START RECORDS PROVIDED

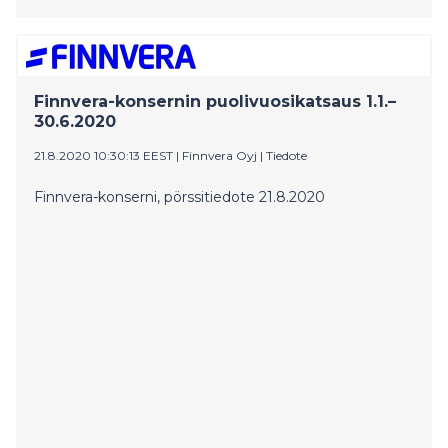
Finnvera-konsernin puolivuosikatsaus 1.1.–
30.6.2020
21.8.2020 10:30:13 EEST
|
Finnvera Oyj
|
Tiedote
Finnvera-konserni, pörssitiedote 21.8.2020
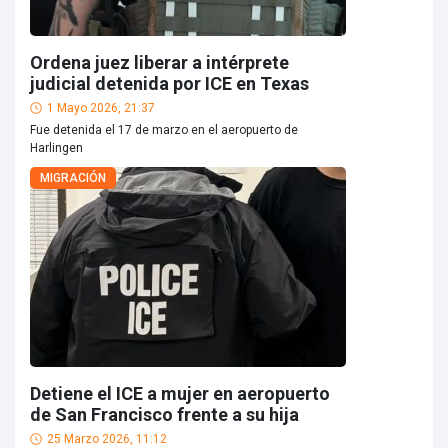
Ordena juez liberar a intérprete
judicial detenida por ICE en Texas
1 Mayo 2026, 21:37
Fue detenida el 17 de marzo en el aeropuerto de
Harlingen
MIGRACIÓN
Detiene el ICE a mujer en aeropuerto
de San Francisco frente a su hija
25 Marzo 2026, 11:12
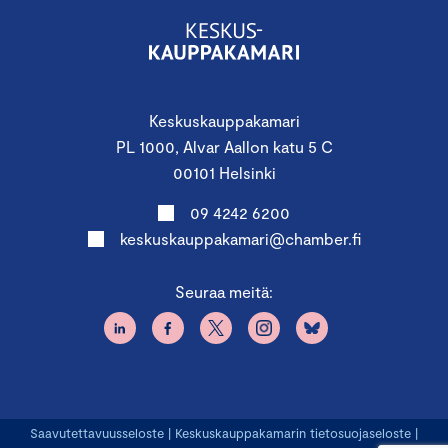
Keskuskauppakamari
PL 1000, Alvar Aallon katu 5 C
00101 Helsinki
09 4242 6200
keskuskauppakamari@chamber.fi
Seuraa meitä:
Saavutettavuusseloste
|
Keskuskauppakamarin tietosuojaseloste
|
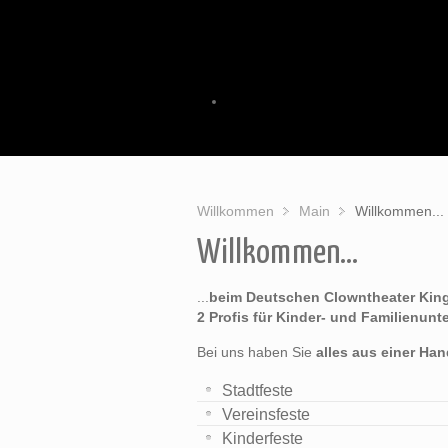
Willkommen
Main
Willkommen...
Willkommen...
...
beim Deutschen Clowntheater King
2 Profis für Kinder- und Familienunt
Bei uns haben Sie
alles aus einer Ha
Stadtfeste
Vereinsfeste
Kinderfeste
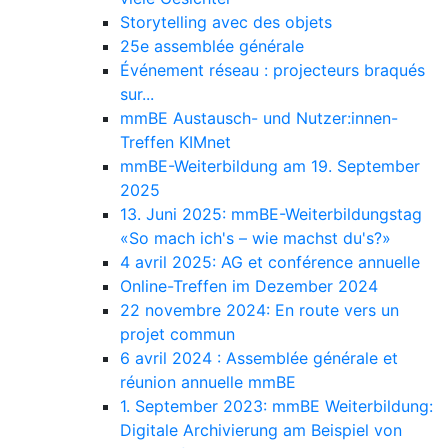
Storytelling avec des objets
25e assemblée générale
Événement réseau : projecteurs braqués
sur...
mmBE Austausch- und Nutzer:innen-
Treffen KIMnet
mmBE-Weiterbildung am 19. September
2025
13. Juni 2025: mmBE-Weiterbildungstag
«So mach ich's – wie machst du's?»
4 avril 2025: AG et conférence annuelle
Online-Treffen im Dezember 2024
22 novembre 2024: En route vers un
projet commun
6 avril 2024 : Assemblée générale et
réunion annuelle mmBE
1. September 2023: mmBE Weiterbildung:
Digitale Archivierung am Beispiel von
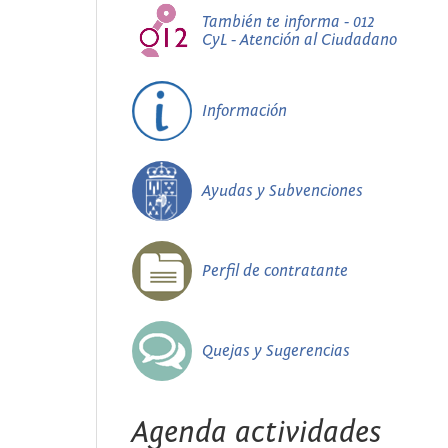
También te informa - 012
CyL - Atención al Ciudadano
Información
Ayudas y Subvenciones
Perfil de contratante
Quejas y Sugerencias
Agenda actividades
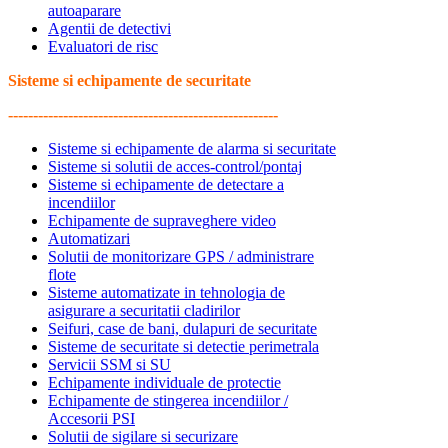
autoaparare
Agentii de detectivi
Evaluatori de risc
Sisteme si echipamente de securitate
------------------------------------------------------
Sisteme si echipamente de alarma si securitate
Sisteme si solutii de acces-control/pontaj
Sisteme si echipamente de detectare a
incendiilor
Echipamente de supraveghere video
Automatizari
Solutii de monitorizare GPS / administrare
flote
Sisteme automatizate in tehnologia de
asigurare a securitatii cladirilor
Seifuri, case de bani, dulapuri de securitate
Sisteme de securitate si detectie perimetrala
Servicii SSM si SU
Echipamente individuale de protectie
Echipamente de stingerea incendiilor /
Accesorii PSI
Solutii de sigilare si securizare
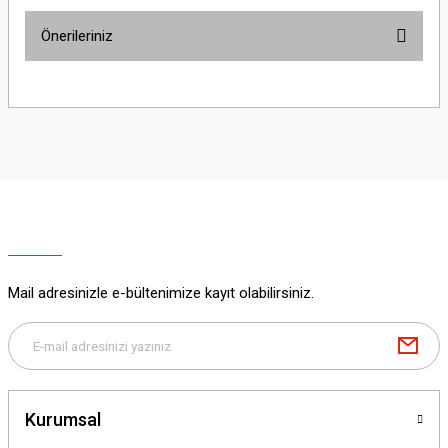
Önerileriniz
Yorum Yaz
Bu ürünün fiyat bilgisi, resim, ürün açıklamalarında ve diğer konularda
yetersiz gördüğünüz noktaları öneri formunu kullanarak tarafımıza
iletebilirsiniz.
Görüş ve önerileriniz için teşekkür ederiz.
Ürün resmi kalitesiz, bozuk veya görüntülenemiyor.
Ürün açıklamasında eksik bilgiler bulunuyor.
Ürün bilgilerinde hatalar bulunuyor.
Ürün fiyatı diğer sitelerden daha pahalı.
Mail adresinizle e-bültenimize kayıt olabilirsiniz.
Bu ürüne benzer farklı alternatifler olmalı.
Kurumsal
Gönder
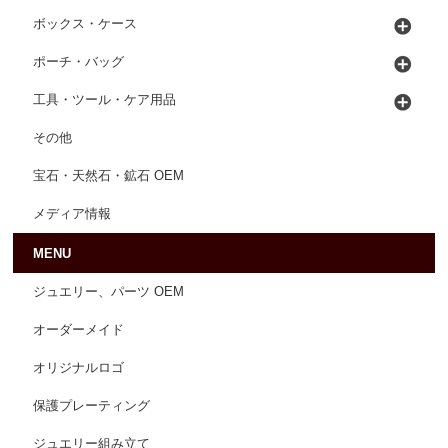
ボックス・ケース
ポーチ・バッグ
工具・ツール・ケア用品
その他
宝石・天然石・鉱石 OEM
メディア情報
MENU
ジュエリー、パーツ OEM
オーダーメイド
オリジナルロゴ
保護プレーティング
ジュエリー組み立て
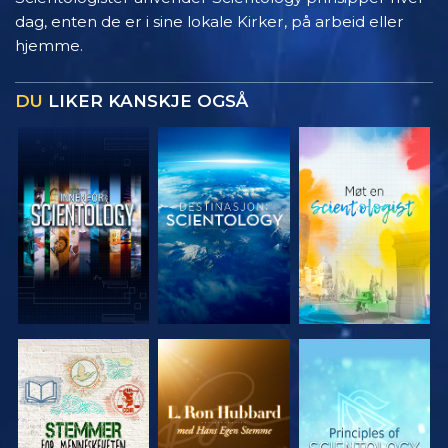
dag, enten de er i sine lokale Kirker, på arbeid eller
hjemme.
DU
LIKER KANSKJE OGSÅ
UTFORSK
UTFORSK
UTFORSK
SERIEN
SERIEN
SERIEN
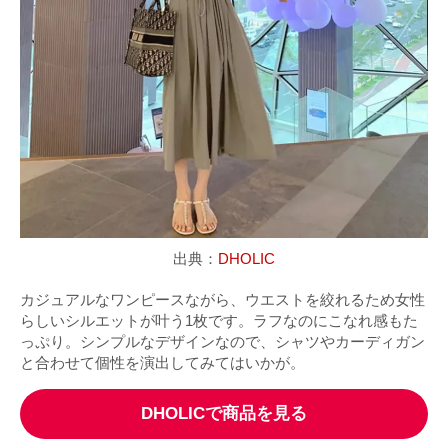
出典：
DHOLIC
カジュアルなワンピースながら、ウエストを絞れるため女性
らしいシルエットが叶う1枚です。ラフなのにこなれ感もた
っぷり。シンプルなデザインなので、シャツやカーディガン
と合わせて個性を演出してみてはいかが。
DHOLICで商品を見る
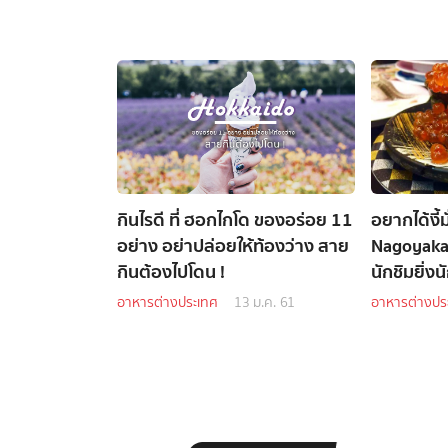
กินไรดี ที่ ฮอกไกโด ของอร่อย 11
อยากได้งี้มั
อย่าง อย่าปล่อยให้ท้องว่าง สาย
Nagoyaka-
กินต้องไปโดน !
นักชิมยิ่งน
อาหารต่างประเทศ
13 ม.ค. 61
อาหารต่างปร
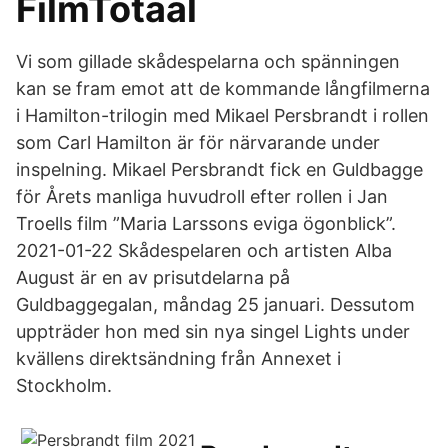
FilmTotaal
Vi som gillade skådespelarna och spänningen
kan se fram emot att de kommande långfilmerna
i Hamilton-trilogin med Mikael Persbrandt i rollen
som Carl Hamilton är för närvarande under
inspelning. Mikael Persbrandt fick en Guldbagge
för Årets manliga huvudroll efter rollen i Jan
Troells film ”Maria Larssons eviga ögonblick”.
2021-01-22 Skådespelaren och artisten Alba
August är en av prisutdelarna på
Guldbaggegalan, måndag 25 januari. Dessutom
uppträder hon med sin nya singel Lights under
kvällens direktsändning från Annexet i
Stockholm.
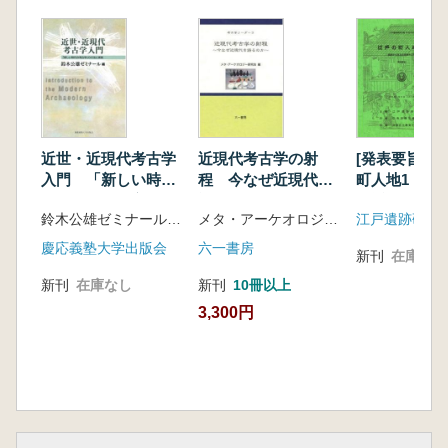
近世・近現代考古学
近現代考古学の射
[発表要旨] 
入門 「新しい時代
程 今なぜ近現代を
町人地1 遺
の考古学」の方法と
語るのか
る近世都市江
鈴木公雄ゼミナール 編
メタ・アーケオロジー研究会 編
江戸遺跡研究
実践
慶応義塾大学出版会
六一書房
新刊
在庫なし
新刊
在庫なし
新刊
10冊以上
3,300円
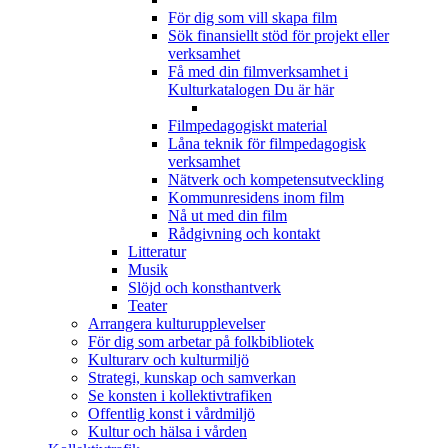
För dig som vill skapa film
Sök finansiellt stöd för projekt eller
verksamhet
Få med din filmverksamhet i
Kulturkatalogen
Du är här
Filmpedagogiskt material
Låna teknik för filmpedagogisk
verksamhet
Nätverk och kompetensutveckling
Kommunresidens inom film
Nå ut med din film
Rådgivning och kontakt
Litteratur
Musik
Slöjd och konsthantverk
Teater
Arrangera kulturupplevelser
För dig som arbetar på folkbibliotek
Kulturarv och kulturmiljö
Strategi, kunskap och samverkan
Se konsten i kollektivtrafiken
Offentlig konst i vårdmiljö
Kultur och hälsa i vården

END RECORDS PROVIDED

WORK TASK: Beginning with the line that contains "som Carl Hamilton är för närvarande under" and ending with the line that contains "Kulturkatalogen", reproduce the listing exactly, pictures excluded.

RESULT OF THIS TASK:
som Carl Hamilton är för närvarande under
inspelning. Mikael Persbrandt fick en Guldbagge
för Årets manliga huvudroll efter rollen i Jan
Troells film ”Maria Larssons eviga ögonblick”.
2021-01-22 Skådespelaren och artisten Alba
August är en av prisutdelarna på
Guldbaggegalan, måndag 25 januari. Dessutom
uppträder hon med sin nya singel Lights under
kvällens direktsändning från Annexet i
Stockholm.
近世・近現代考古学
近現代考古学の射
[発表要旨] 
入門 「新しい時代
程 今なぜ近現代を
町人地1 遺
の考古学」の方法と
語るのか
る近世都市江
鈴木公雄ゼミナール 編
メタ・アーケオロジー研究会 編
江戸遺跡研究
実践
慶応義塾大学出版会
六一書房
新刊
在庫なし
新刊
在庫なし
新刊
10冊以上
3,300円
För dig som vill skapa film
Sök finansiellt stöd för projekt eller
verksamhet
Få med din filmverksamhet i
Kulturkatalogen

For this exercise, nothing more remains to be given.